[Requirement]
Below are the records; repeat exactly their lines between the line holding "time saving meal prep" and the line holding "Product Description", inclusive, skipping the pictures.

[Given data]
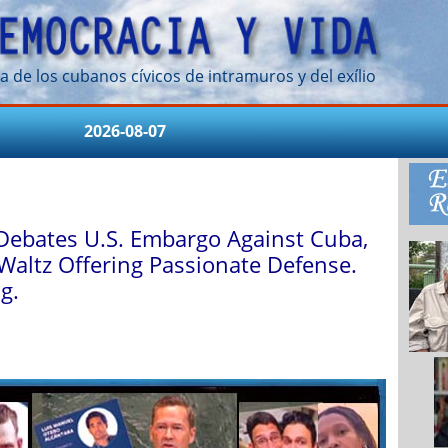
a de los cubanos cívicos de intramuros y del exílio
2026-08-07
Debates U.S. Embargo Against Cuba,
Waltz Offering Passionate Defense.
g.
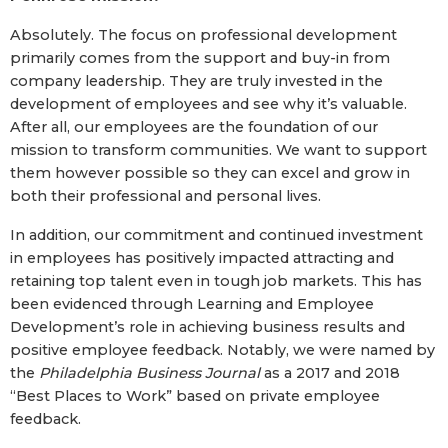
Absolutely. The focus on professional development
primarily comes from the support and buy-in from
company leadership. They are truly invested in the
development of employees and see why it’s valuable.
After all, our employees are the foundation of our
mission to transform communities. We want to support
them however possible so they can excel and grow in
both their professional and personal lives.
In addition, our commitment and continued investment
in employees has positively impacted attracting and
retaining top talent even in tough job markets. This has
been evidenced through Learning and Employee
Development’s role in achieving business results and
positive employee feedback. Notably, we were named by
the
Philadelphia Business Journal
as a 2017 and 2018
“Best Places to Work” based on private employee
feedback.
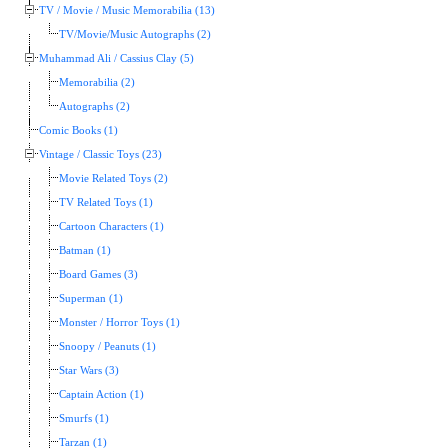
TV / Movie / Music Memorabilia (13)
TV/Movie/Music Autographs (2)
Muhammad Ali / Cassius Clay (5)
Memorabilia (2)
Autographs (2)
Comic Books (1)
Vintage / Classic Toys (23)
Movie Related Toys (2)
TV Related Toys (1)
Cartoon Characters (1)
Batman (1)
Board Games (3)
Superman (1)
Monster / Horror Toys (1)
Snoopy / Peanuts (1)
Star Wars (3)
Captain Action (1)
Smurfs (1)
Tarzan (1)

==

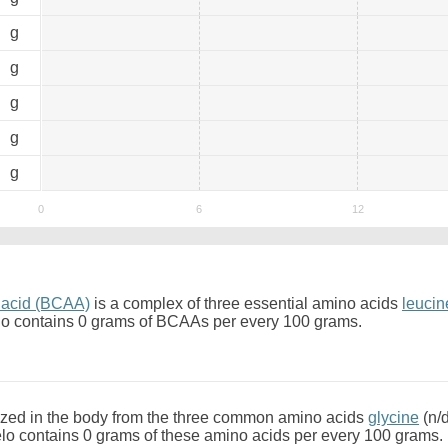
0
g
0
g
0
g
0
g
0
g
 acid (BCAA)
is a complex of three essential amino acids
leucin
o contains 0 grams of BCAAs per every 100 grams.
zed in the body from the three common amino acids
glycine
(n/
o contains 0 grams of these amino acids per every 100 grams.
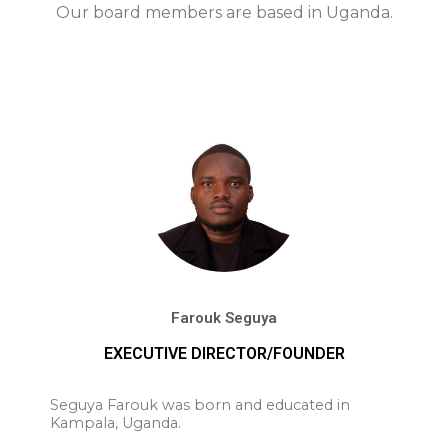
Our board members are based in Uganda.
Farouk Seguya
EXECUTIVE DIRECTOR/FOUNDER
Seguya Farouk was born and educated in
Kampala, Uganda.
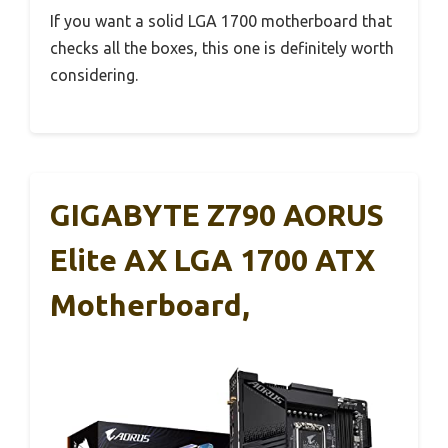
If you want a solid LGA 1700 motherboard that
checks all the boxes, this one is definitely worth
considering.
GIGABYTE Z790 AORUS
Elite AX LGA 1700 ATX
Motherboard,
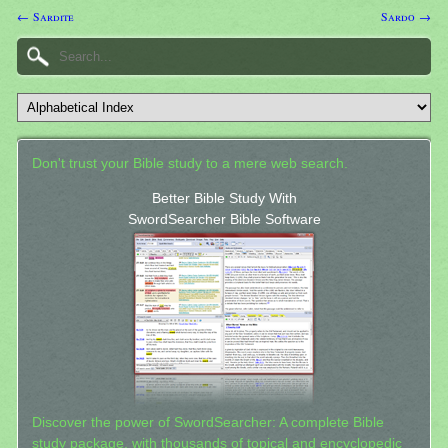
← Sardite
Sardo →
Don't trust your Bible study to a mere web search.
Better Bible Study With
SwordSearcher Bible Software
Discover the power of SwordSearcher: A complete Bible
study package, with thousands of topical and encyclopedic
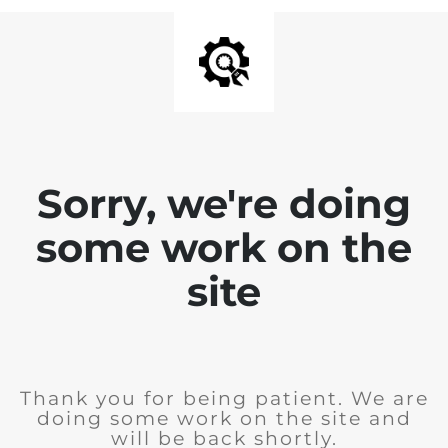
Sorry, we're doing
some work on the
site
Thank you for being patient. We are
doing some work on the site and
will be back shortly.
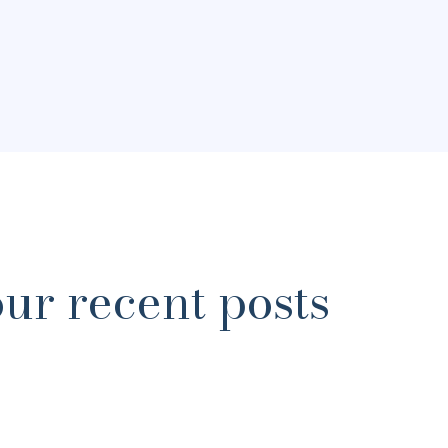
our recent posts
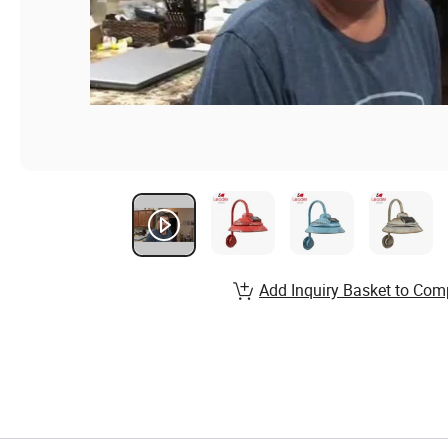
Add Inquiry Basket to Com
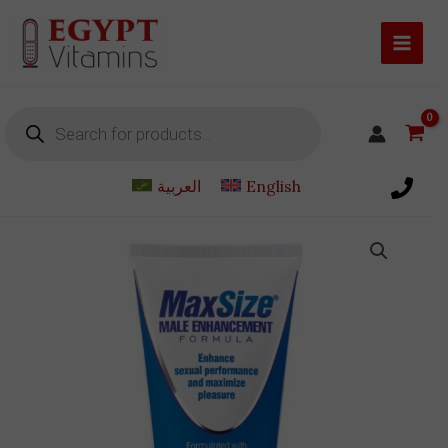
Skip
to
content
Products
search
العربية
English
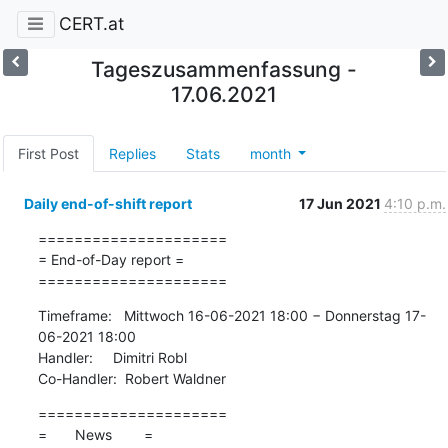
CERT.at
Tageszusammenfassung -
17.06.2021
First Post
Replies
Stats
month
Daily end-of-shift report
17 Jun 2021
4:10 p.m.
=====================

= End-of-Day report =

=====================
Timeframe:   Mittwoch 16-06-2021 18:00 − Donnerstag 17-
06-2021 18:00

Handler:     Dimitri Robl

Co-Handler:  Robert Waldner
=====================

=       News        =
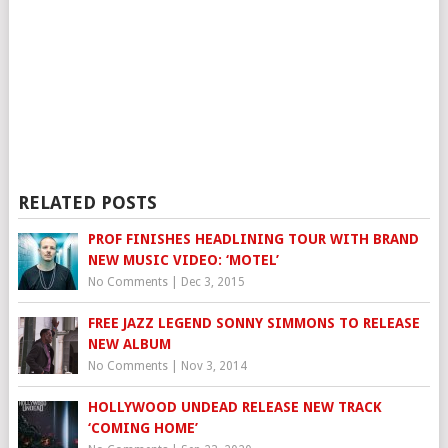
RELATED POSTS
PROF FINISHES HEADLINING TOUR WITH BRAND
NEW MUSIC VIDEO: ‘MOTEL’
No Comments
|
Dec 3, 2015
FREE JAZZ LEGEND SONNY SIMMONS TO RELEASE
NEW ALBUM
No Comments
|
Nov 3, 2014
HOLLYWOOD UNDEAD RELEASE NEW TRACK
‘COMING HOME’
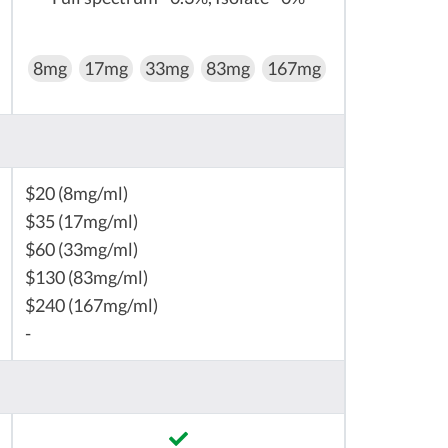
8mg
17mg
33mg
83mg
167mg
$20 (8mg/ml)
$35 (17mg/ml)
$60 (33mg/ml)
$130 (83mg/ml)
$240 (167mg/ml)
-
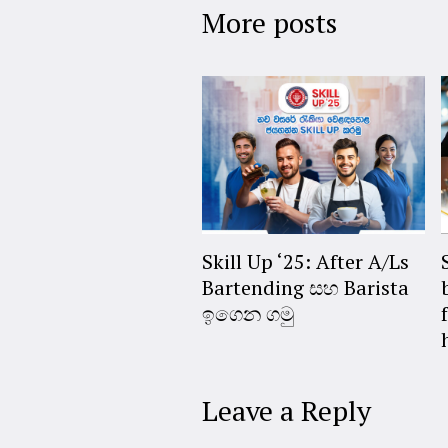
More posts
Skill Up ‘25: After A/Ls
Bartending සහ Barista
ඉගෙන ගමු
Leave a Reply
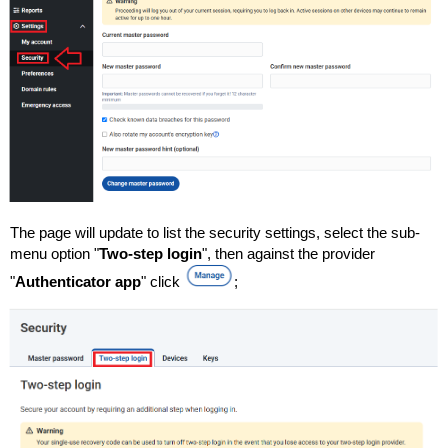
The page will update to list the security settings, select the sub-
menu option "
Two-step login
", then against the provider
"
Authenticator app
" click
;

---

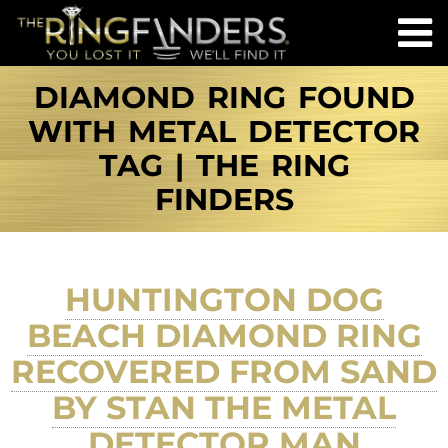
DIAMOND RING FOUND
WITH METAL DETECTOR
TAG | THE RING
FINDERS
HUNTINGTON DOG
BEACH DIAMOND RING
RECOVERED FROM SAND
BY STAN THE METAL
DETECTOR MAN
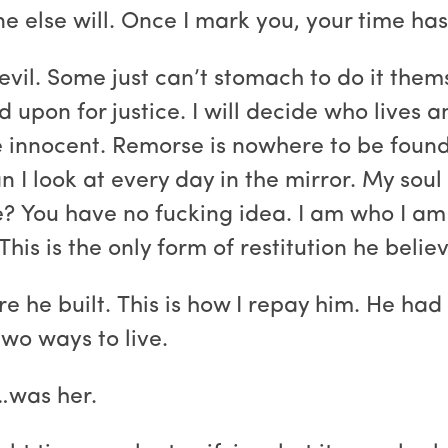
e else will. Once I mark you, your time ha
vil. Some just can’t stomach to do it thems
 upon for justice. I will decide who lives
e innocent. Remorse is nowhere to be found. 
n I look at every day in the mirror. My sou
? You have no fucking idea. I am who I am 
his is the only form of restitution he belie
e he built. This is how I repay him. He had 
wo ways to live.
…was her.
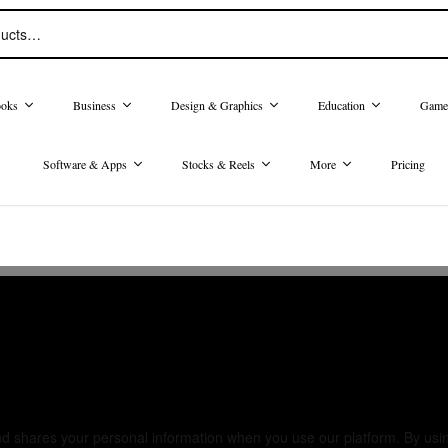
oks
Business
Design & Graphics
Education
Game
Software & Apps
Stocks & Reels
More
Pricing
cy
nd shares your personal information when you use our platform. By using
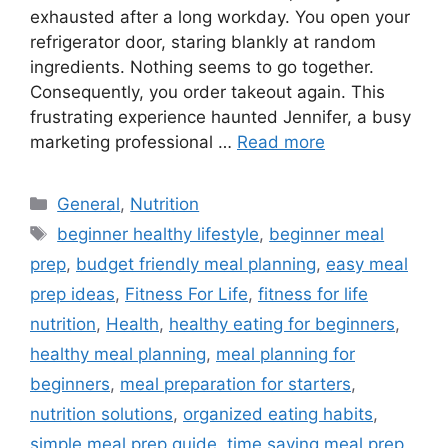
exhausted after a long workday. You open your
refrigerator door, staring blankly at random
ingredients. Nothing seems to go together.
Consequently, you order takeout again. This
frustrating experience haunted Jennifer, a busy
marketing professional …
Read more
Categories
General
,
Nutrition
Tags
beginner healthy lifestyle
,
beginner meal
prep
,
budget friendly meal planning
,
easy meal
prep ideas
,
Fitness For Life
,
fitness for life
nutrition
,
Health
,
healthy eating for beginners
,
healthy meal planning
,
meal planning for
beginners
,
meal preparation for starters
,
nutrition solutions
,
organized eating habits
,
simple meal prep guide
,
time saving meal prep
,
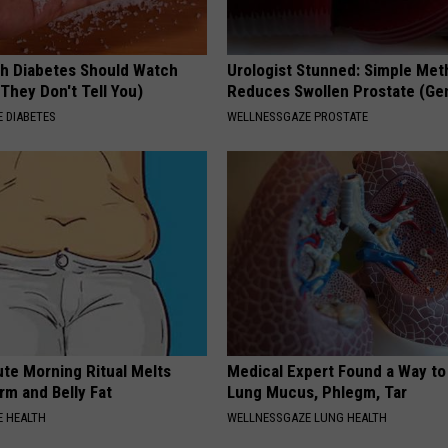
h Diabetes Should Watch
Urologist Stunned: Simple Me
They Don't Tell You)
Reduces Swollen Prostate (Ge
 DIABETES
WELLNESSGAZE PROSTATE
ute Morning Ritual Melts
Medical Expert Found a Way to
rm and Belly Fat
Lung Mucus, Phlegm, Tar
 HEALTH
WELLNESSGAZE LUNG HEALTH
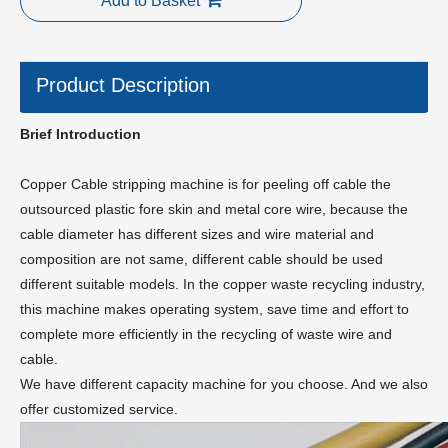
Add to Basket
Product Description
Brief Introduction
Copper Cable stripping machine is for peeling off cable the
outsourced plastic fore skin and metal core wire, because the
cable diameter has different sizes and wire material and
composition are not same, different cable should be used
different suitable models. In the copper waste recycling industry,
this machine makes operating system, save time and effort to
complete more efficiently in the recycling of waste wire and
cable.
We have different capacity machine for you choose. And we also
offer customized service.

[Result of the exercise]
time saving meal prep
,
h Diabetes Should Watch
Urologist Stunned: Simple Me
They Don't Tell You)
Reduces Swollen Prostate (Ge
 DIABETES
WELLNESSGAZE PROSTATE
ute Morning Ritual Melts
Medical Expert Found a Way to
rm and Belly Fat
Lung Mucus, Phlegm, Tar
 HEALTH
WELLNESSGAZE LUNG HEALTH
Add to Basket
Product Description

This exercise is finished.